# Task directions
Images are to be dropped, and the rest of the data reproduced exactly.

○ ○ ○ ○ ○

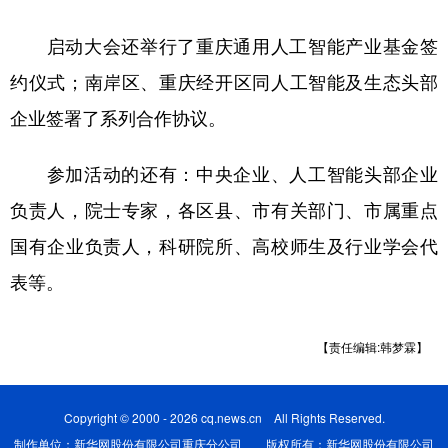
启动大会还举行了重庆通用人工智能产业基金签
约仪式；南岸区、重庆经开区同人工智能及生态头部
企业签署了系列合作协议。
参加活动的还有：中央企业、人工智能头部企业
负责人，院士专家，各区县、市有关部门、市属重点
国有企业负责人，科研院所、高校师生及行业学会代
表等。
【责任编辑:韩梦霖】
Copyright © 2000 - 2026 cq.news.cn All Rights Reserved.
制作单位：新华网股份有限公司重庆分公司 版权所有：新华网股份有限公司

○ ○ ○ ○ ○

# Answer to this exercise
启动大会还举行了重庆通用人工智能产业基金签
约仪式；南岸区、重庆经开区同人工智能及生态头部
企业签署了系列合作协议。
参加活动的还有：中央企业、人工智能头部企业
负责人，院士专家，各区县、市有关部门、市属重点
国有企业负责人，科研院所、高校师生及行业学会代
表等。
【责任编辑:韩梦霖】
Copyright © 2000 - 2026 cq.news.cn All Rights Reserved.
制作单位：新华网股份有限公司重庆分公司 版权所有：新华网股份有限公司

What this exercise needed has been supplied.